ベッドから立ち上がった俺に、待ち構えていたさらに過酷な運命。
それほどの責を俺は追うのか?
自問。
否、そんなはずはない。
自答。
都合の良い自分への言い訳だった。
りょうの手は相変わらず休まる事は決してなかった。
取り付かれたように、優しく時に激しく。
舌を使い、手を使い、そして恐らくは腰をくねらせ全身を使い。
そして俺に背後から語りかける。
『自分でパンツを脱いで。ゆっくり下ろしてね。
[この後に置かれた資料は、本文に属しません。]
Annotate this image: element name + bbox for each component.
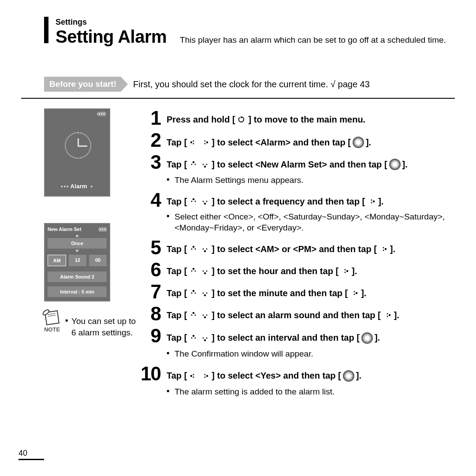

』
俺に何もかもを捨て去れとこの女は言う。
夜。
孤独。
それだけで俺は何もかもを失ったと思っていた。
経験が告げて教えてくれた。
しかしりょうは違った。
彼女だけは違ったのかも知れない。
俺自身も知りえない、隠された感情を見つけ出しては彼女は捨て去れと言う。
すでに俺は、依頼を受けてしまった事に後悔を感じ始めていた。
つくづく自分の性格が嫌になる。
人に借りを作らず、常に優位に。回収する側へ。
だが実際はどうだろうか?俺には分からない。
考えるのを諦める。
俺は自分の下着に手を掛けた。
その瞬間。ふと俺が振り返った、その時。
りょうはおもむろに自分の背へと手を回すと、上半身唯一の守り。
俺に立ち塞がる連なる火山を、溶岩を自らの手で取り去った。
そこには二峰の雪山が姿を現す。
露になる乳房。
たゆん、たゆん。
十八禁の卑猥な漫画であればこう表現される擬音。
ルージュのように赤い乳頭。
立っている。
彼女も、りょうも俺と同じだった。
程好い大きさで、赤ん坊に独占はさせられないほどにしゃぶりたくなる。
そして形の良い、大きな。
大きな胸。これが胸。これぞ胸。
これこそが女の胸。
夢の女を思い起こされる。
―ここでも俺は遅れを取るのか?―
俺は手にかけたCalvin Kleinを素早くずり下ろした。
足を使い、完全な俺へと。
りょうはそっと俺の前へ回り、IKEAのバスタオルより癒しをあたえるように俺を抱きしめる。
かと思うと離れる。
俺のミスタービーンズと自分のミスビーンズをお見合いさせる。
掴まれた二の腕から、りょうの手の温度が伝わる。
さようならの様にりょうは後ろを向く。
そしてホックを外してスカートを床に落とす。
そして尻を、尻を、尻を!
AでもないZでもない。
無論HではあるがHではない。
俺は確かに見た。
見間違える筈がない。
彼女はアルファベット部隊二十番目の刺客。
そう…。
Tバックを着用していた。
その極小布面積しかないブラジャーとお揃いの赤のTバックを履いていた。
尻ホッペが完全に露出されていた。無防備な尻ホッペを俺の、俺の、事もあろうか俺の生用心棒に押し付ける。
冷やりと、冷たい感触が股間に伝わる。
しっとりと濡れているかのように錯覚する。
いや、濡れているのは生用心棒の汗のせいだった。
今更だが、経験がそう告げていた。
続く。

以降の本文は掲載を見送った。